TASK OBJECTIVE
Repeat the data below exactly, dropping any pictures it holds.
——————————
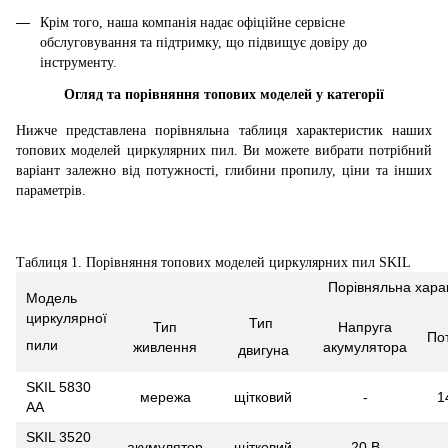
Крім того, наша компанія надає офіційне сервісне
обслуговування та підтримку, що підвищує довіру до
інструменту.
Огляд та порівняння топових моделей у категорії
Нижче представлена порівняльна таблиця характеристик наших
топових моделей циркулярних пил. Ви можете вибрати потрібний
варіант залежно від потужності, глибини пропилу, ціни та інших
параметрів.
Таблиця 1. Порівняння топових моделей циркулярних пил SKIL
Порівняльна хара
Модель
циркулярної
Тип
Тип
Напруга
По
пили
живлення
акумулятора
двигуна
SKIL 5830
мережа
щітковий
-
1
AA
SKIL 3520
акумулятор
щітковий
20 В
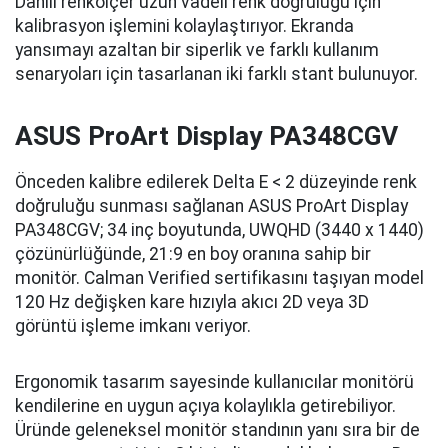
Dahili renkölçer uzun vadeli renk doğruluğu için
kalibrasyon işlemini kolaylaştırıyor. Ekranda
yansımayı azaltan bir siperlik ve farklı kullanım
senaryoları için tasarlanan iki farklı stant bulunuyor.
ASUS ProArt Display PA348CGV
Önceden kalibre edilerek Delta E < 2 düzeyinde renk
doğruluğu sunması sağlanan ASUS ProArt Display
PA348CGV; 34 inç boyutunda, UWQHD (3440 x 1440)
çözünürlüğünde, 21:9 en boy oranına sahip bir
monitör. Calman Verified sertifikasını taşıyan model
120 Hz değişken kare hızıyla akıcı 2D veya 3D
görüntü işleme imkanı veriyor.
Ergonomik tasarım sayesinde kullanıcılar monitörü
kendilerine en uygun açıya kolaylıkla getirebiliyor.
Üründe geleneksel monitör standının yanı sıra bir de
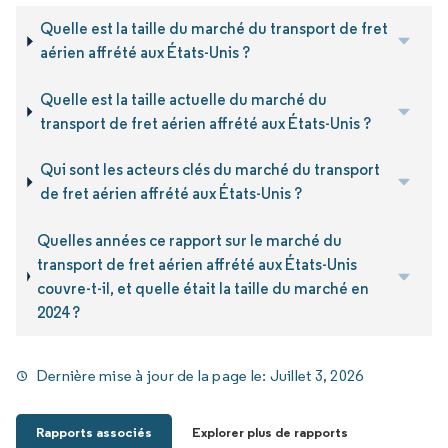
Quelle est la taille du marché du transport de fret
aérien affrété aux États-Unis ?
Quelle est la taille actuelle du marché du
transport de fret aérien affrété aux États-Unis ?
Qui sont les acteurs clés du marché du transport
de fret aérien affrété aux États-Unis ?
Quelles années ce rapport sur le marché du
transport de fret aérien affrété aux États-Unis
couvre-t-il, et quelle était la taille du marché en
2024 ?
Dernière mise à jour de la page le:
Juillet 3, 2026
Rapports associés
Explorer plus de rapports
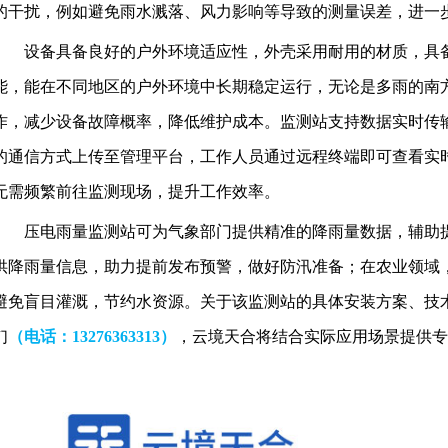
的干扰，例如避免雨水溅落、风力影响等导致的测量误差，进一
设备具备良好的户外环境适应性，外壳采用耐用的材质，具
能，能在不同地区的户外环境中长期稳定运行，无论是多雨的南
作，减少设备故障概率，降低维护成本。监测站支持数据实时传
的通信方式上传至管理平台，工作人员通过远程终端即可查看实
无需频繁前往监测现场，提升工作效率。
压电雨量监测站
可为气象部门提供精准的降雨量数据，辅助
供降雨量信息，助力提前发布预警，做好防汛准备；在农业领域
避免盲目灌溉，节约水资源。关于该监测站的具体安装方案、技
们
（电话
：13276363313）
，云境天合将结合实际应用场景提供专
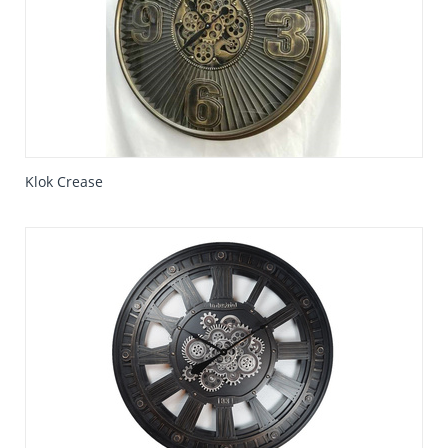
Klok Crease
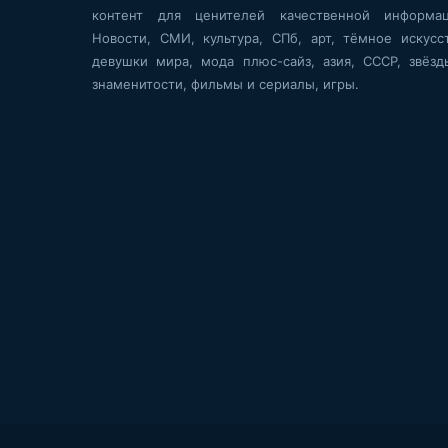
контент для ценителей качественной информац
Новости, СМИ, культура, СПб, арт, тёмное искусст
девушки мира, мода плюс-сайз, азия, СССР, звёзд
знаменитости, фильмы и сериалы, игры.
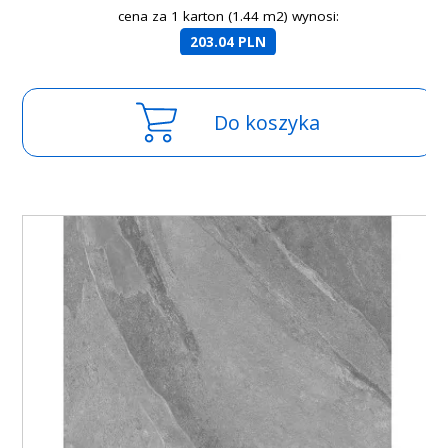
cena za 1 karton (1.44 m2) wynosi:
203.04 PLN
Do koszyka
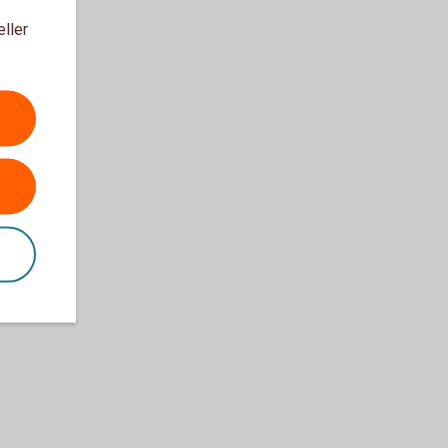
eller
——————————
ANSWER AREA
Крім того, наша компанія надає офіційне сервісне
обслуговування та підтримку, що підвищує довіру до
інструменту.
Огляд та порівняння топових моделей у категорії
Нижче представлена порівняльна таблиця характеристик наших
топових моделей циркулярних пил. Ви можете вибрати потрібний
варіант залежно від потужності, глибини пропилу, ціни та інших
параметрів.
Таблиця 1. Порівняння топових моделей циркулярних пил SKIL
Порівняльна хара
Модель
циркулярної
Тип
Тип
Напруга
По
пили
живлення
акумулятора
двигуна
SKIL 5830
мережа
щітковий
-
1
AA
SKIL 3520
акумулятор
щітковий
20 В
Dahili renkölçer uzun vadeli renk doğruluğu için
kalibrasyon işlemini kolaylaştırıyor. Ekranda
yansımayı azaltan bir siperlik ve farklı kullanım
senaryoları için tasarlanan iki farklı stant bulunuyor.
ASUS ProArt Display PA348CGV
Önceden kalibre edilerek Delta E < 2 düzeyinde renk
doğruluğu sunması sağlanan ASUS ProArt Display
PA348CGV; 34 inç boyutunda, UWQHD (3440 x 1440)
çözünürlüğünde, 21:9 en boy oranına sahip bir
monitör. Calman Verified sertifikasını taşıyan model
120 Hz değişken kare hızıyla akıcı 2D veya 3D
görüntü işleme imkanı veriyor.
Ergonomik tasarım sayesinde kullanıcılar monitörü
kendilerine en uygun açıya kolaylıkla getirebiliyor.
Üründe geleneksel monitör standının yanı sıra bir de
Quelle est la taille du marché du transport de fret
aérien affrété aux États-Unis ?
Quelle est la taille actuelle du marché du
transport de fret aérien affrété aux États-Unis ?
Qui sont les acteurs clés du marché du transport
de fret aérien affrété aux États-Unis ?
Quelles années ce rapport sur le marché du
transport de fret aérien affrété aux États-Unis
couvre-t-il, et quelle était la taille du marché en
2024 ?
Dernière mise à jour de la page le:
Juillet 3, 2026
Rapports associés
Explorer plus de rapports
的干扰，例如避免雨水溅落、风力影响等导致的测量误差，进一
设备具备良好的户外环境适应性，外壳采用耐用的材质，具
能，能在不同地区的户外环境中长期稳定运行，无论是多雨的南
作，减少设备故障概率，降低维护成本。监测站支持数据实时传
的通信方式上传至管理平台，工作人员通过远程终端即可查看实
无需频繁前往监测现场，提升工作效率。
压电雨量监测站
可为气象部门提供精准的降雨量数据，辅助
供降雨量信息，助力提前发布预警，做好防汛准备；在农业领域
避免盲目灌溉，节约水资源。关于该监测站的具体安装方案、技
们
（电话
：13276363313）
，云境天合将结合实际应用场景提供专
Klok Crease
контент для ценителей качественной информац
Новости, СМИ, культура, СПб, арт, тёмное искусст
девушки мира, мода плюс-сайз, азия, СССР, звёзд
знаменитости, фильмы и сериалы, игры.
cena za 1 karton (1.44 m2) wynosi:
203.04 PLN
Do koszyka
eller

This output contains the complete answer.